How does GCP Stack Up Under Kurian’s Leadership
In his first major and keenly-awaited public event – the ongoing Google Cloud Next ‘19 conference held in San Francisco, Kurian made a key announcement since he took over the reins from Greene earlier this year. Kurian also reportedly admitted that he’s heavily borrowing from the Oracle playbook — winning over the enterprise market by positioning GCP as a user-friendly cloud platform, and even perhaps the “easiest cloud provider to work with”.
Keeping in line with his technological direction and staying true to Google’s commitment to open source, Kurian announced Anthos, formerly known as Cloud Services Platform which is basically an open-source enterprise product. Primarily, Anthos powered by Kubernetes puts hybrid-cloud capabilities into the customer’s data center and helps enterprises transform their architectural approach. Most importantly, it allows users with a service-centric view of their infrastructure, wherein users will spend less time managing applications and get greater awareness, consistency, and control. In essence, Anthos, container focused platform provides the security and portability required by users. In addition to Anthos, Kurian, just like his predecessor also trotted out a bevvy of new customers from a range of industries, majorly media, retail, finance and entertainment.

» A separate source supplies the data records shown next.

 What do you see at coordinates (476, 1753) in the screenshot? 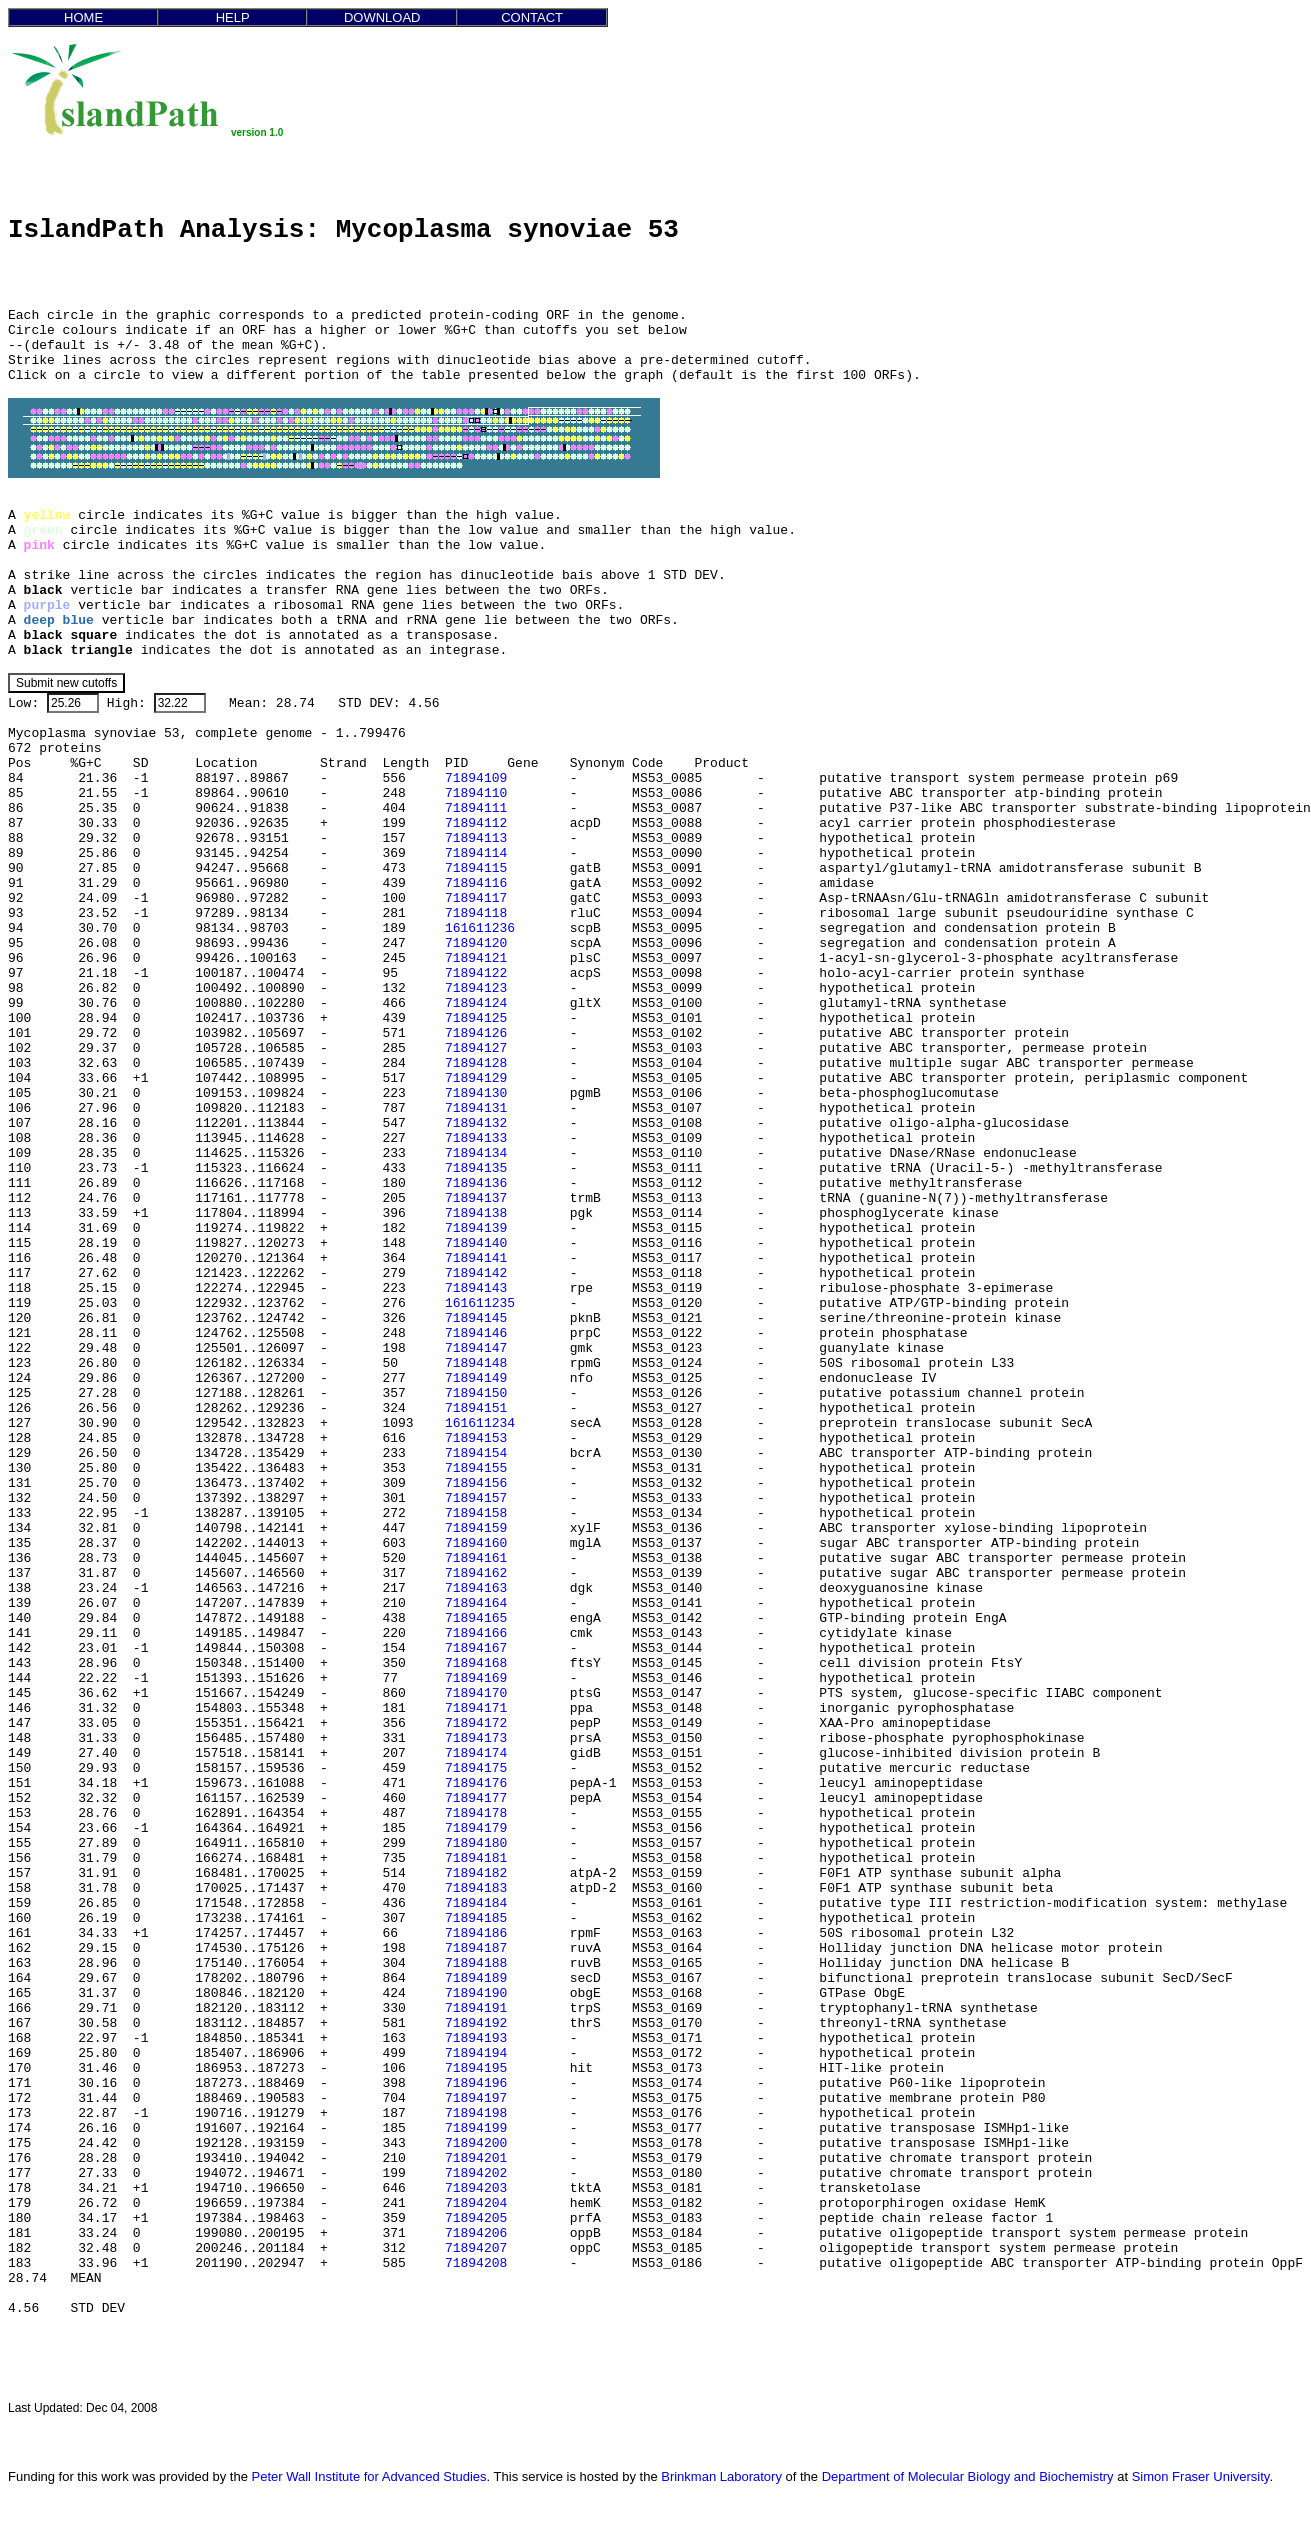 I see `71894174` at bounding box center [476, 1753].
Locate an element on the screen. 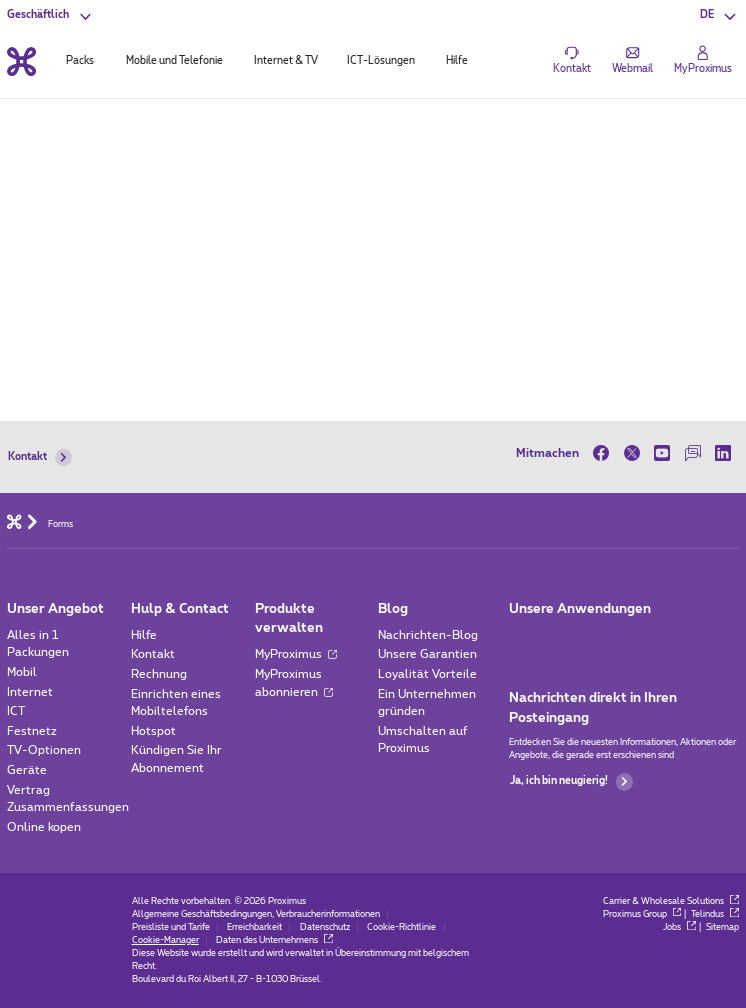  Geräte is located at coordinates (27, 770).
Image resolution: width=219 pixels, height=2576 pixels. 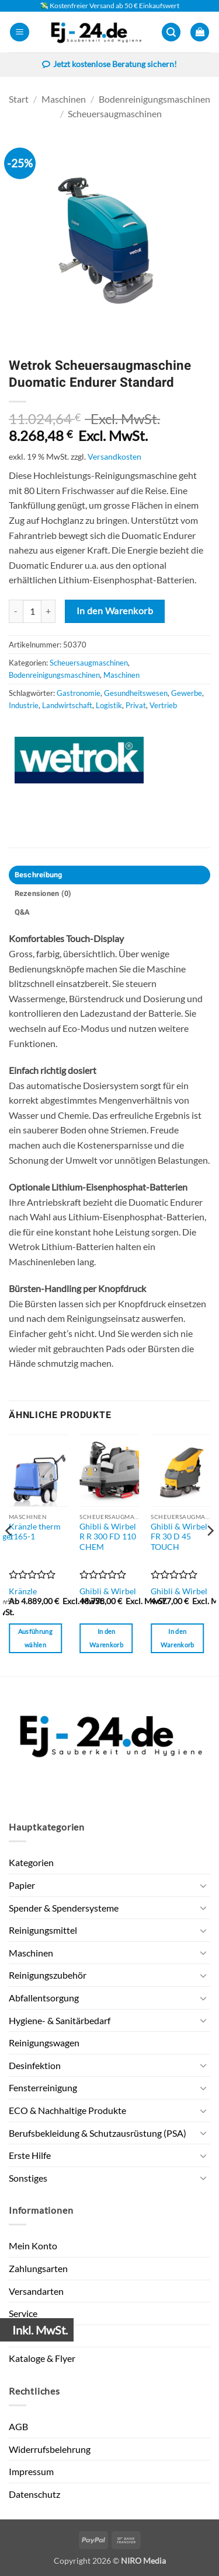 I want to click on [Menge von Wetrok Scheuersaugmaschine Duomatic Endurer Standard verringern], so click(x=16, y=611).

Kurian’s New Mandate Is To Make GCP The Industry Standard Like Java
In fact, Anthos is in line with what he learned at Oracle where Java was born and soon became the industry product. This container-focused software platform will allow users to seamlessly move across various public clouds (even AWS) allowing users portability.
In an interview to the Wall Street Journal, Kurian revealed that he would expand the sales team as this one of the pain points he heard back from enterprise users who conceded they lacked an account manager to get back to. So, taking a leaf from his former employer’s playbook, he would expand on his vision of a focused sales approach.
In addition to the sector-focused sales approach, the top executive would also sharpen the focus on specific industries/verticals like media, finance and automotive sector. This is in line with his views to tailor products to specific sectors.
GCP now billed as ‘digital transformation enabler’ is expanding its datacentres to resolve latency issues and become the best strategic partner enterprises look for.
Kurian, a well-respected technologist and industry veteran has a bunch of plans to grow GCP’s market share. At the event, he said the company will soon have technical specialists onboard who can guide enterprises in their cloud adoption and he will also double down on building up go-to market teams. Also, its recent collaborations with open source database companies will help it solidify its position in the market and take on rivals AWS and Microsoft.